80 Prozent fordern Nachhaltigkeit von uns ein. Viele Fans vermitteln uns, dass sie sich durch unser engagiertes Handeln in diesem Bereich viel stärker mit dem Klub identifizieren würden. Erwartet wird von uns dabei vor allem das soziale Engagement, also der Einsatz für Bewegung, Gesundheit, Kinder und Jugendliche, und das Bearbeiten von Umweltthemen. Wir haben hier eine große gesellschaftliche Verantwortung und eine Vorbildfunktion, weil wir durch den Fußball viele Menschen erreichen. Wenn wir unserer Vorbildfunktion gerecht werden, können wir hoffentlich einen Anstoß dazu geben, dass im ganz persönlichen Umfeld bewusster mit den Ressourcen umgegangen wird.

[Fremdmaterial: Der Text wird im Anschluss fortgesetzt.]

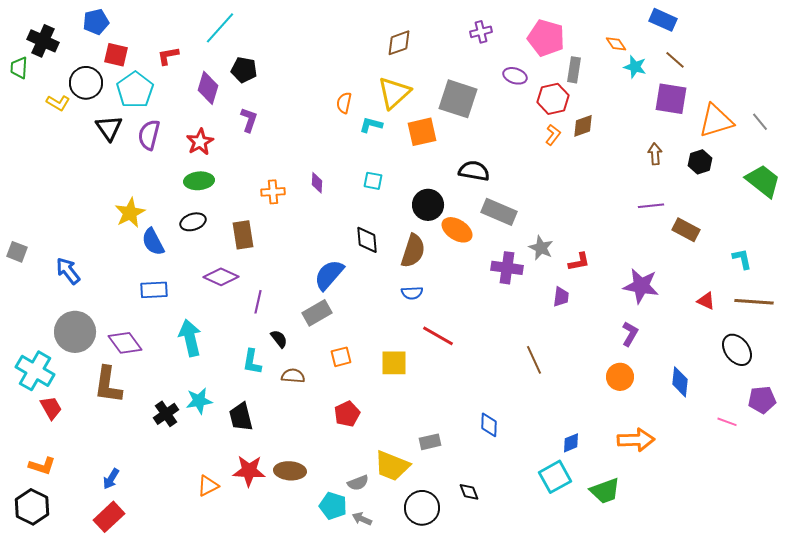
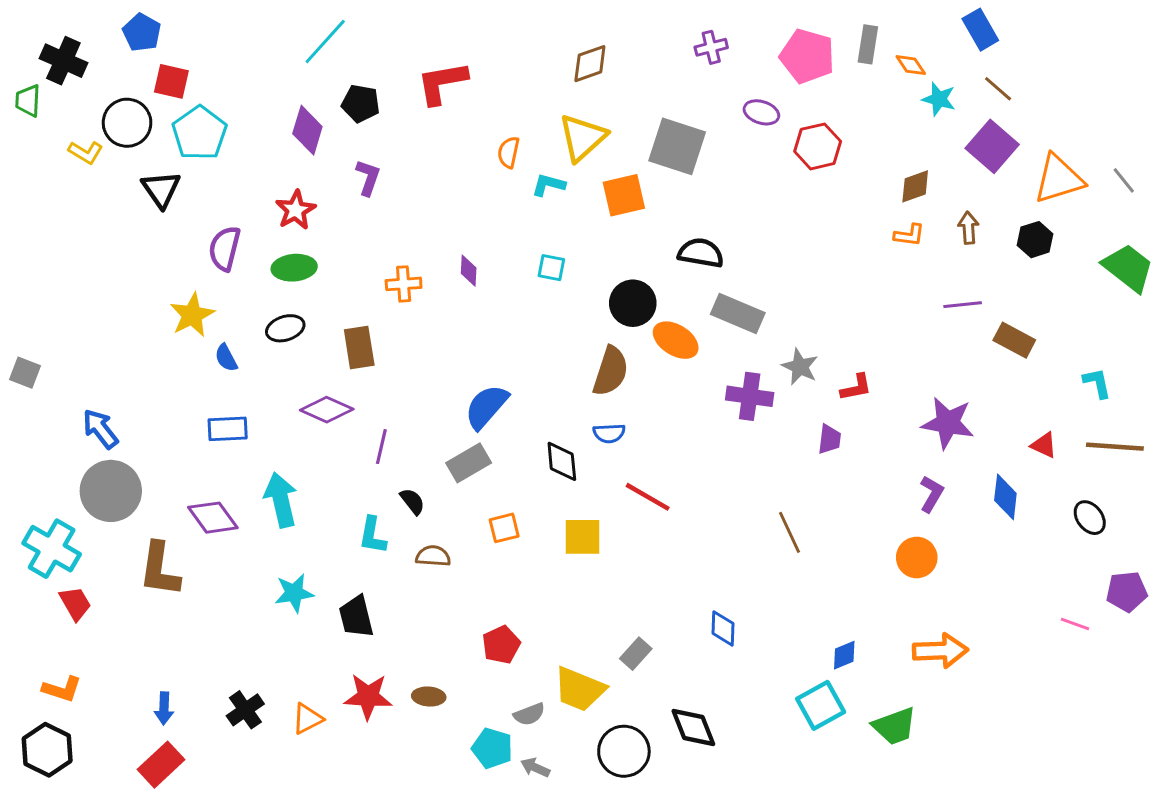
blue rectangle: (663, 20) -> (980, 30), turned 36
blue pentagon: (96, 22) -> (142, 33), turned -30
red L-shape: (168, 56) -> (442, 83), moved, size x1.6
gray rectangle: (574, 70) -> (868, 44), moved
purple square: (671, 99) -> (992, 146), turned 32
brown diamond: (583, 126) -> (915, 186), moved
purple semicircle: (149, 135) -> (225, 248), moved
orange L-shape: (553, 135) -> (909, 235), moved, turned 60
black diamond: (367, 240) -> (562, 461), moved
blue semicircle: (153, 242) -> (226, 358), size x0.7
blue arrow: (68, 271) -> (100, 429), moved
purple diamond: (125, 343) -> (213, 518), moved
black ellipse: (737, 350) -> (1090, 518), size x0.7
blue diamond: (680, 382) -> (1005, 497), moved
black cross: (166, 414) -> (245, 710), moved
red pentagon: (347, 414) -> (501, 645), moved
gray rectangle: (430, 442) -> (636, 654), turned -35
brown ellipse: (290, 471) -> (429, 697), size x0.7
blue arrow: (111, 479) -> (164, 708), turned -30
black diamond: (469, 492) -> (693, 728), size x1.6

Sind RB und die anderen Vereine mit Inlandsflügen zu den Bundesliga-Spielen Vorbilder?

Erst einmal fliegt die Mannschaft nicht unbedingt zu allen Partien, sondern steigt bei den näher liegenden Spielorten auch in den Bus. Zur Wahrheit gehört aber auch, dass das oberste Ziel und der Kern eines professionellen Vereins sportlicher Erfolg ist. Und der gerät zum Beispiel dann in Gefahr, wenn wir am Donnerstagabend bei Atalanta Bergamo in der Europa League antreten und am Sonntag dann irgendwo in Deutschland in der Bundesliga und die Strecken alle mit dem Bus zurücklegen würden. Trotzdem schauen wir natürlich auch in diesem Bereich, welchen Beitrag wir leisten können.

Wenn Flüge unvermeidbar sind – warum muss der vereinseigene Mannschaftsbus tagelang vorausfahren, um die Spieler am Flughafen in Bergamo abzuholen und ins Hotel oder Stadion zu chauffieren? Warum wird da nicht in einen italienischen Bus gestiegen?

Das ist ein Thema, das wir uns anschauen und abwägen müssen. Eine zunächst theoretische Möglichkeit wäre zum Beispiel, dass in der Champions League und der Europa League künftig die Uefa die Busse stellt – und das von lokalen Unternehmen.

Als Hertha BSC auf dem Trikot noch für die Deutsche Bahn warb, stieg die Mannschaft bei Auswärtsspielen auch mal in einen Zug. Können Sie sich das bei RB vorstellen?

Ich würde das zumindest nicht ausschließen. Aber wie schon angedeutet, der Terminkalender ist eng gestrickt.

RB hat sein Trainingszentrum in einem Naturschutzgebiet errichtet, in den nächsten Jahren soll in direkter Nachbarschaft die neue Geschäftsstelle entstehen. Wie passt das mit Nachhaltigkeit zusammen?

Zum einen gibt es durch die Tatsache, dass wir hier in einem Naturschutzgebiet sind, strenge Auflagen. Und bei den Bauplanungen für die Geschäftsstelle, die unter anderem dem sozial nachhaltigen Grundgedanken moderner Arbeitswelten mit offenen wie kommunikativen Bürokonzepten verkörpern sollen, fließt auch das Thema Biodiversität und Ressourcenschonung natürlich mit ein.

Wie konkret?

Im Bereich Energie und Wasser denken wir selbstverständlich an Fotovoltaik, an Erdwärme, an Regenwasserrückgewinnung. Das Parkhaus errichten wir unterirdisch, um nicht mehr Grünflächen als nötig zu versiegeln.